The present research had several strengths and limitations. First, this is the first study to investigate the moderation of perceived barriers of PA on the correlation between SED characteristics and PA in older population. Besides, we took barriers from various domains using a validated questionnaire on PA of older adults. Therefore, this multifaceted approach helps us better understand the perceived PA barriers among older adults and the moderation they might have on the effect of SED characteristics for PA participation. As the limitations, due to funding restrictions, it was not possible to include larger population and we collected data only from the minimum sample size suggested by previous studies. While, a bigger sample size commonly results in more confident findings. Another limitation was the lack of calculation of the inter-reliability of the examiners.

Additionally, as a result of low response fraction, we were unable to report income which is of the most important factors in studies on SED characteristics and this could have unraveled further on the effects and relationships investigated in this study. Lastly, we did not account for the possible consequences of running multiple comparisons. To avoid rejection of null hypothesis too readily, adjustments for multiple comparisons are recommended.
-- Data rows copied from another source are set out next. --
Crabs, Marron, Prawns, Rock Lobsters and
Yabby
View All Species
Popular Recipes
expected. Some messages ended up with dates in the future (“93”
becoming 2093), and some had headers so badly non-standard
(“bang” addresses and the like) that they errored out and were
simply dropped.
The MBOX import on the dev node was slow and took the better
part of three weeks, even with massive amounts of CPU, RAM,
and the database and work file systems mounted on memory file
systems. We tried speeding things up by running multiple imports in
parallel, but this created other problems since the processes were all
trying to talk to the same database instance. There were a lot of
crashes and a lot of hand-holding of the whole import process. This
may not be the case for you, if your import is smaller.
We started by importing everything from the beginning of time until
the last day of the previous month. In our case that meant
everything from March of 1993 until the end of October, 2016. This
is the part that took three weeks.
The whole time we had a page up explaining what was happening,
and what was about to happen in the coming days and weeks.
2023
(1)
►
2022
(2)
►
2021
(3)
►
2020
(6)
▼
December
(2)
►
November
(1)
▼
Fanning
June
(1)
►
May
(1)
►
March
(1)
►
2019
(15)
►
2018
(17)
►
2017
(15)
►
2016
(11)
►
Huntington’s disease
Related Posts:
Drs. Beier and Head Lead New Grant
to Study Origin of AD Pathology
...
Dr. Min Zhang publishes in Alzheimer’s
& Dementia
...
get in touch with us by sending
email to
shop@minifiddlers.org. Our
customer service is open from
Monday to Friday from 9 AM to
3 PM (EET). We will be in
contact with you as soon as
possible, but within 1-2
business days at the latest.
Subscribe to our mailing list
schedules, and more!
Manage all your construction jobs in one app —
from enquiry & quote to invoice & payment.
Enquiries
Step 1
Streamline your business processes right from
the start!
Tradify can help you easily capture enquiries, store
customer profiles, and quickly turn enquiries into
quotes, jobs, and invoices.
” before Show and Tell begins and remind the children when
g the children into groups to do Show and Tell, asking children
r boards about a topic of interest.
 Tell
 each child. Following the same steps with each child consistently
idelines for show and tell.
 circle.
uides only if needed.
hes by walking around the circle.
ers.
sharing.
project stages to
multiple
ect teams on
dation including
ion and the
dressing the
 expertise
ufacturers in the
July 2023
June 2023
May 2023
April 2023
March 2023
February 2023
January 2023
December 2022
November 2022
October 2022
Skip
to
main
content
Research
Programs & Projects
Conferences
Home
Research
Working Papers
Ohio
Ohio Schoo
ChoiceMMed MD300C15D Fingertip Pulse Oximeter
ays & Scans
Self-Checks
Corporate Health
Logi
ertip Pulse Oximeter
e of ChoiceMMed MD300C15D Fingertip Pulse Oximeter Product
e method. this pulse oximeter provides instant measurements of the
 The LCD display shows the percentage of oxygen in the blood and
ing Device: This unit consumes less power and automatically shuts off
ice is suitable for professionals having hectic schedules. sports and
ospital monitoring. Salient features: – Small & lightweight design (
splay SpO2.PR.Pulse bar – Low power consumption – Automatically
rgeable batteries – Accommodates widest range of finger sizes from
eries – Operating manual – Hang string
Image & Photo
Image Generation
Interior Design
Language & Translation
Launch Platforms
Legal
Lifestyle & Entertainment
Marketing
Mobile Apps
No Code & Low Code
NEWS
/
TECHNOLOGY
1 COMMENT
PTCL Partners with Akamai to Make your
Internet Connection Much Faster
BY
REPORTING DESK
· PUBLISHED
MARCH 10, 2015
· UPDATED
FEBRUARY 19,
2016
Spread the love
These adjustments, such as alpha error corrections, reduce Type I error for null associations but they elevate Type II error, as an overconservative approach is considered and in these cases true relationships might be rejected. As we cannot argue that the first explanation for the significant relationships found in the present study is “chance” and we followed a theoretical framework for our hypotheses, correction of alpha is not desirable [44]. However, due to possibility of Type I error inflation in multiple comparisons, especially regarding moderation effects, further studies need to be conducted to draw solid conclusions.